Jakarta, Kabariku – Jaringan Katong Basudara Melanesia Satu mendesak pemerintah segera memberikan gelar Pahlawan Nasional kepada tokoh asal Maluku, Abdul Muthalib Sangadji (AM Sangadji). Mereka menilai, perjuangan Sangadji dalam merebut dan mempertahankan kemerdekaan Indonesia telah lama diabaikan negara, meski jasanya besar bagi republik ini.
Koordinator Nasional Katong Basudara Melanesia Satu, Sandri Rumanama, mengatakan perjuangan untuk mengusulkan AM Sangadji sebagai Pahlawan Nasional telah dilakukan sejak tahun 2020. Namun, hingga kini upaya itu belum mendapatkan tanggapan serius dari pemerintah.
“Kami merasa pahlawan dari timur seperti dikriminalisasi sejarahnya. Abdul Muthalib Sangadji ikut memperjuangkan kemerdekaan bangsa ini, bahkan diasingkan ke beberapa daerah seperti Sumatera dan akhirnya dimakamkan di Yogyakarta. Tapi jasanya seakan diabaikan,” ujar Sandri saat menyampaikan keterangan di Jakarta, Rabu (12/11).
AM Sangadji adalah tokoh perintis kemerdekaan asal Pulau Haruku, Maluku Tengah, yang dikenal dengan julukan “Jago Tua”. Lahir pada 3 Juni 1889, ia semula berprofesi sebagai panitera pengadilan sebelum memutuskan untuk aktif dalam pergerakan nasional.
AM Sangadji dikenal sebagai anggota Sarekat Islam dan tokoh yang berjuang bersama HOS Cokroaminoto, Agus Salim, dan Abdul Muis. Ia turut terlibat dalam rapat perumusan Sumpah Pemuda 1928 dan menjadi anggota Badan Penyelidik Usaha-Usaha Persiapan Kemerdekaan Indonesia (BPUPKI). Selain berjuang di bidang politik, ia juga mendirikan Balai Pendidikan dan Pengajaran Rakyat Indonesia (BPPRI) di Tenggarong, serta koperasi dan persatuan pedagang pasar untuk memperkuat ekonomi rakyat kecil.
Pada masa revolusi, Sangadji berjalan kaki dari Samarinda ke Banjarmasin untuk mengumumkan kemerdekaan dan mengibarkan bendera Merah Putih. Ia kemudian ditangkap oleh Belanda, dipenjara, dan setelah bebas, bergabung dengan Laskar Hisbullah di Yogyakarta. Ia gugur pada tahun 1947 dalam Agresi Militer Belanda I dan dimakamkan di Yogyakarta.

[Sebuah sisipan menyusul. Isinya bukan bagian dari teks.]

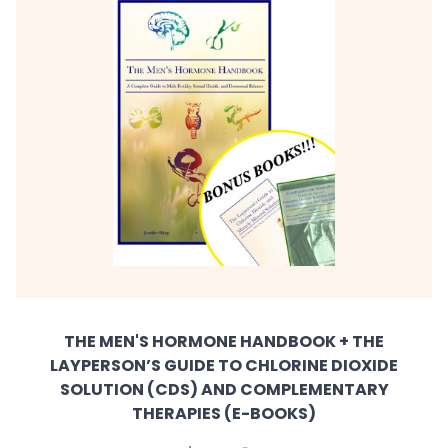
THE MEN'S HORMONE HANDBOOK + THE
LAYPERSON’S GUIDE TO CHLORINE DIOXIDE
SOLUTION (CDS) AND COMPLEMENTARY
THERAPIES (E-BOOKS)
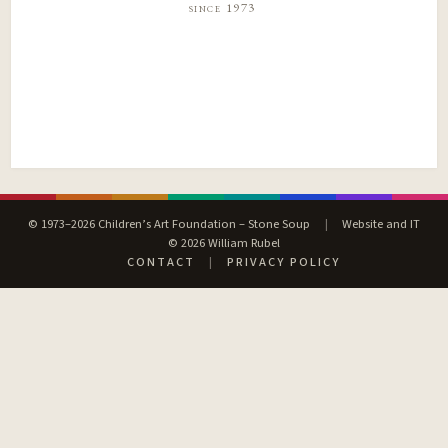
since 1973
© 1973–2026 Children’s Art Foundation – Stone Soup
|
Website and IT
© 2026 William Rubel
CONTACT
|
PRIVACY POLICY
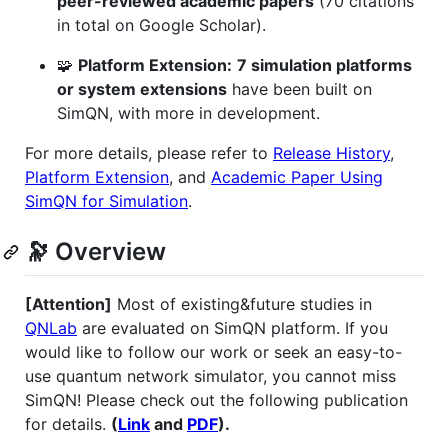
peer-reviewed academic papers
(70 citations
in total on Google Scholar).
🧩
Platform Extension:
7 simulation platforms
or system extensions
have been built on
SimQN, with more in development.
For more details, please refer to
Release History
,
Platform Extension
, and
Academic Paper Using
SimQN for Simulation
.
🔭 Overview
[Attention]
Most of existing&future studies in
QNLab
are evaluated on SimQN platform. If you
would like to follow our work or seek an easy-to-
use quantum network simulator, you cannot miss
SimQN! Please check out the following publication
for details.
(
Link
and
PDF
).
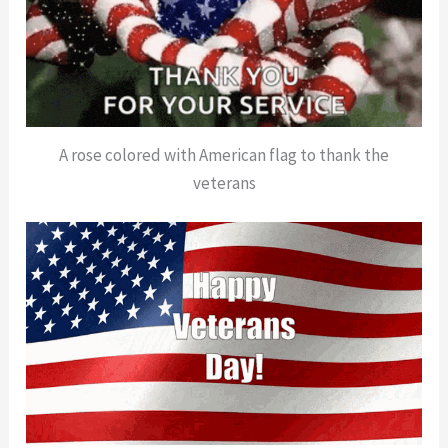
A rose colored with American flag to thank the
veterans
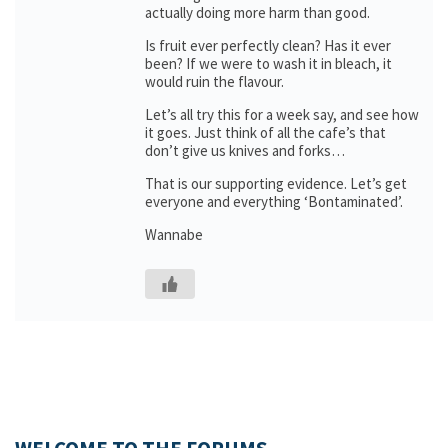
actually doing more harm than good.
Is fruit ever perfectly clean? Has it ever
been? If we were to wash it in bleach, it
would ruin the flavour.
Let’s all try this for a week say, and see how
it goes. Just think of all the cafe’s that
don’t give us knives and forks…
That is our supporting evidence. Let’s get
everyone and everything ‘Bontaminated’.
Wannabe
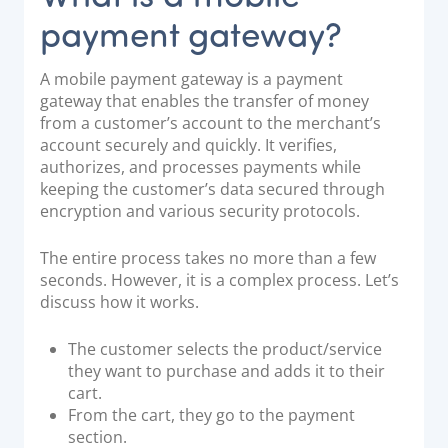
payment gateway?
A mobile payment gateway is a payment
gateway that enables the transfer of money
from a customer’s account to the merchant’s
account securely and quickly. It verifies,
authorizes, and processes payments while
keeping the customer’s data secured through
encryption and various security protocols.
The entire process takes no more than a few
seconds. However, it is a complex process. Let’s
discuss how it works.
The customer selects the product/service
they want to purchase and adds it to their
cart.
From the cart, they go to the payment
section.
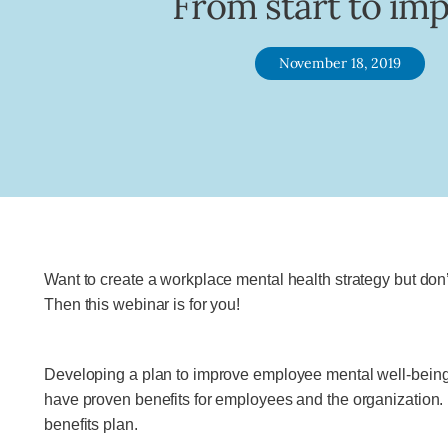
From start to imp
November 18, 2019
Want to create a workplace mental health strategy but do
Then this webinar is for you!
Developing a plan to improve employee mental well-being 
have proven benefits for employees and the organization. I
benefits plan.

Meski memiliki jasa besar dalam perjuangan nasional, hingga kini AM Sangadji belum diakui secara resmi sebagai Pahlawan Nasional. Namanya telah diabadikan sebagai nama jalan utama di Ambon dan Universitas Islam Negeri (UIN) Ambon.
“Kami menilai pemerintah perlu menjelaskan secara terbuka mekanisme penetapan pahlawan nasional agar tidak menimbulkan kesan diskriminatif. Dari Jawa Timur saja bisa sampai tiga tokoh ditetapkan pada tahun ini. Kami hanya ingin tahu, apakah perjuangan dari timur dianggap kurang berarti?” ujar Sandri.
Ia menegaskan, perjuangan pihaknya bukan semata-mata menuntut gelar kehormatan, melainkan memperjuangkan harga diri dan keadilan sejarah bagi masyarakat Maluku dan wilayah timur Indonesia.
“Kami menekankan agar jangan sampai ada praktik diskriminasi di negeri ini. Kami meminta Presiden Prabowo mendengar suara ini, karena kami sedang konsolidasi untuk turun ke jalan menuntut hak dan harga diri masyarakat Maluku. Kami punya kontribusi besar bagi bangsa ini, tapi kami terlalu sabar selama ini, dan kesabaran kami sudah hampir habis,” tegasnya.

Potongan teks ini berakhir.